Question

Find the equivalent capacitance between $\text{A}$ and $\text{B}$ of the circuit shown in the figure.


Given:
$C_1=5\mu \text{F};C_2=20\mu \text{F};C_3=10\mu \text{F};C_4=40\mu \text{F};C_5=30\mu \text{F}$

• A. $12\mu \text{F}$
• B. $24\mu \text{F}$
• C. $6\mu \text{F}$
• D. $21\mu \text{F}$

Answer 1

The correct option is A $12\mu \text{F}$


First, let's check for balanced Wheatstone bridge condition.

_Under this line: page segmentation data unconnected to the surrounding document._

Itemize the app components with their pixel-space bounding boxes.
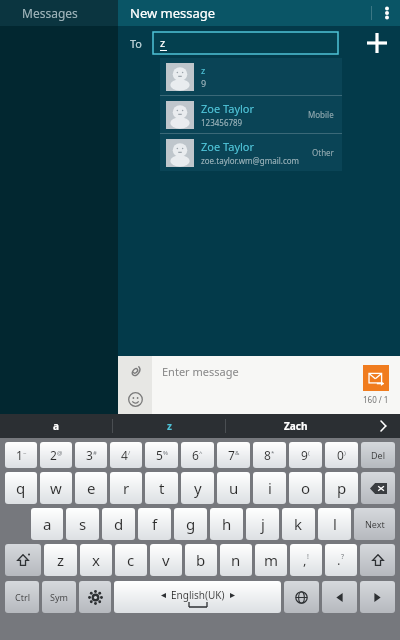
button[interactable]: 1 [5, 442, 37, 468]
staticText: ? [341, 552, 345, 562]
button[interactable]: Messages [0, 0, 118, 26]
button[interactable]: l [318, 508, 351, 540]
button[interactable]: s [66, 508, 99, 540]
button[interactable]: j [246, 508, 279, 540]
staticText: u [229, 478, 239, 498]
button[interactable]: y [181, 472, 214, 504]
staticText: l [333, 514, 337, 534]
button[interactable]: p [325, 472, 358, 504]
button[interactable]: 8 [253, 442, 286, 468]
button[interactable]: u [217, 472, 250, 504]
button[interactable]: 7 [217, 442, 250, 468]
staticText: 123456789 [201, 117, 243, 128]
button[interactable]: Move right [360, 581, 395, 613]
button[interactable]: 2 [40, 442, 72, 468]
button[interactable]: Shift [360, 544, 395, 576]
button[interactable]: , [290, 544, 322, 576]
staticText: 7 [228, 447, 235, 463]
button[interactable]: e [75, 472, 107, 504]
staticText: Ctrl [15, 591, 30, 603]
button[interactable]: Change language [284, 581, 319, 613]
staticText: % [163, 449, 168, 457]
staticText: d [114, 514, 124, 534]
button[interactable]: a [31, 508, 63, 540]
button[interactable]: 3 [75, 442, 107, 468]
button[interactable]: Send message [352, 356, 400, 414]
button[interactable]: 0 [325, 442, 358, 468]
staticText: 6 [192, 447, 199, 463]
button[interactable]: w [40, 472, 72, 504]
button[interactable]: Next [354, 508, 395, 540]
staticText: Mobile [308, 109, 334, 120]
button[interactable]: g [174, 508, 207, 540]
button[interactable]: Zoe Taylor [160, 96, 342, 133]
button[interactable]: r [110, 472, 142, 504]
staticText: English(UK) [171, 588, 225, 602]
button[interactable]: z [44, 544, 77, 576]
button[interactable]: x [80, 544, 112, 576]
button[interactable]: i [253, 472, 286, 504]
staticText: c [127, 550, 135, 570]
button[interactable]: f [138, 508, 171, 540]
button[interactable]: . [325, 544, 357, 576]
staticText: * [271, 449, 275, 457]
button[interactable]: z [113, 414, 225, 438]
button[interactable]: More options [374, 0, 400, 26]
button[interactable]: m [255, 544, 287, 576]
button[interactable]: z [153, 32, 338, 54]
staticText: 160 / 1 [363, 394, 389, 405]
button[interactable]: z [160, 58, 342, 95]
staticText: 4 [121, 447, 128, 463]
button[interactable]: o [289, 472, 322, 504]
staticText: Messages [22, 5, 78, 21]
staticText: z [201, 64, 206, 76]
staticText: Zoe Taylor [201, 139, 255, 154]
staticText: f [152, 514, 158, 534]
button[interactable]: Move left [322, 581, 357, 613]
button[interactable]: d [102, 508, 135, 540]
staticText: i [268, 478, 272, 498]
button[interactable]: 4 [110, 442, 142, 468]
button[interactable]: Add recipient [354, 26, 400, 60]
staticText: Other [312, 147, 334, 158]
button[interactable]: Zach [226, 414, 366, 438]
staticText: j [261, 514, 265, 534]
staticText: a [53, 419, 59, 433]
staticText: ~ [23, 449, 27, 457]
button[interactable]: 6 [181, 442, 214, 468]
button[interactable]: h [210, 508, 243, 540]
button[interactable]: Shift [5, 544, 41, 576]
button[interactable]: Insert emoticon [122, 386, 148, 412]
button[interactable]: Settings [79, 581, 111, 613]
staticText: z [57, 550, 65, 570]
staticText: z [167, 419, 172, 433]
staticText: ( [308, 449, 310, 457]
button[interactable]: Attach [122, 358, 148, 384]
staticText: 0 [337, 447, 344, 463]
staticText: p [337, 478, 347, 498]
button[interactable]: More suggestions [366, 414, 400, 438]
button[interactable]: Del [361, 442, 395, 468]
button[interactable]: a [0, 414, 112, 438]
button[interactable]: Enter message [152, 356, 352, 414]
button[interactable]: Ctrl [5, 581, 39, 613]
button[interactable]: 5 [145, 442, 178, 468]
button[interactable]: Sym [42, 581, 76, 613]
button[interactable]: c [115, 544, 147, 576]
staticText: o [301, 478, 311, 498]
staticText: 8 [264, 447, 271, 463]
button[interactable]: Zoe Taylor [160, 134, 342, 171]
button[interactable]: v [150, 544, 182, 576]
button[interactable]: q [5, 472, 37, 504]
staticText: y [194, 478, 202, 498]
button[interactable]: b [185, 544, 217, 576]
staticText: ^ [199, 449, 203, 457]
button[interactable]: t [145, 472, 178, 504]
button[interactable]: n [220, 544, 252, 576]
button[interactable]: Backspace [361, 472, 395, 504]
button[interactable]: k [282, 508, 315, 540]
button[interactable]: 9 [289, 442, 322, 468]
staticText: To [130, 36, 143, 51]
staticText: e [87, 478, 96, 498]
button[interactable]: English(UK) [114, 581, 281, 613]
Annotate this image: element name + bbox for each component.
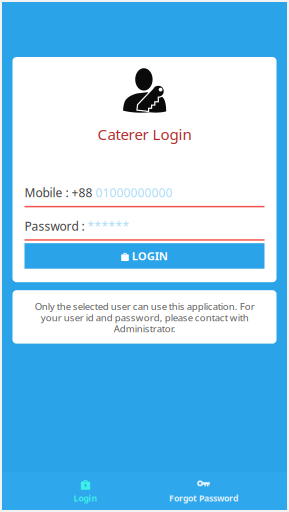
staticText: LOGIN <box>132 248 168 264</box>
staticText: ****** <box>88 218 130 234</box>
staticText: 01000000000 <box>96 184 172 201</box>
staticText: Login <box>74 492 98 504</box>
staticText: Forgot Password <box>169 492 238 504</box>
staticText: Caterer Login <box>98 124 192 144</box>
staticText: Mobile : +88 <box>24 184 96 201</box>
button[interactable]: Forgot Password <box>144 472 262 510</box>
button[interactable]: Login <box>26 472 144 510</box>
staticText: Password : <box>24 218 88 234</box>
button[interactable]: LOGIN <box>24 243 264 269</box>
staticText: Only the selected user can use this appl… <box>34 300 254 335</box>
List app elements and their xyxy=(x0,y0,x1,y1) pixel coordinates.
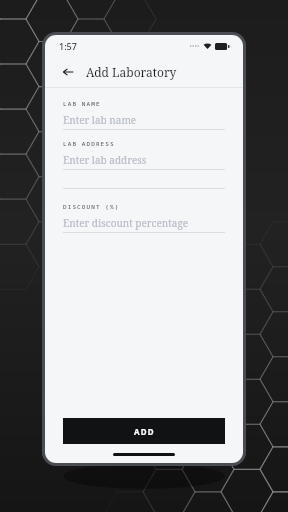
staticText: 1:57 xyxy=(59,40,77,52)
staticText: Enter lab name xyxy=(63,113,137,127)
staticText: ADD xyxy=(134,426,155,437)
staticText: LAB ADDRESS xyxy=(63,140,115,148)
staticText: Add Laboratory xyxy=(86,64,177,80)
button[interactable]: Enter discount percentage xyxy=(63,215,225,230)
button[interactable]: Enter lab address xyxy=(63,152,225,167)
staticText: Enter lab address xyxy=(63,153,147,167)
button[interactable]: Enter lab name xyxy=(63,112,225,127)
staticText: DISCOUNT (%) xyxy=(63,203,120,211)
staticText: Enter discount percentage xyxy=(63,216,189,230)
staticText: LAB NAME xyxy=(63,100,101,108)
button[interactable]: Back xyxy=(59,63,77,81)
button[interactable]: ADD xyxy=(63,418,225,444)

$\frac{C_1}{C_3}=\frac{5}{10}=\frac{1}{2}$

And $\frac{C_2}{C_4}=\frac{20}{40}=\frac{1}{2}$

$\because \frac{C_1}{C_3}=\frac{C_2}{C_4}$

So, this bridge is balanced.

$\therefore V_P=V_Q$

That means $C_5$ is ineffective and circuit reduces to

Now the effective capacitance of upper and lower branch is given by

$C_{upper}=\frac{C_1{C}_2}{C_1+C_2}=\frac{5\times 20}{5+20}=4\mu \text{F}$

$C_{lower}=\frac{C_{3}C{}_4}{C_3+C_4}=\frac{10\times 40}{10+40}=8\mu \text{F}$

So, net equivalent capacitance will be

$C_{AB}=C_{upper}+C_{lower}=12\mu \text{F}$

Hence, option $\left(a\right)$ is correct.

Key concept-Balanced Wheatstone bridge network of capacitors.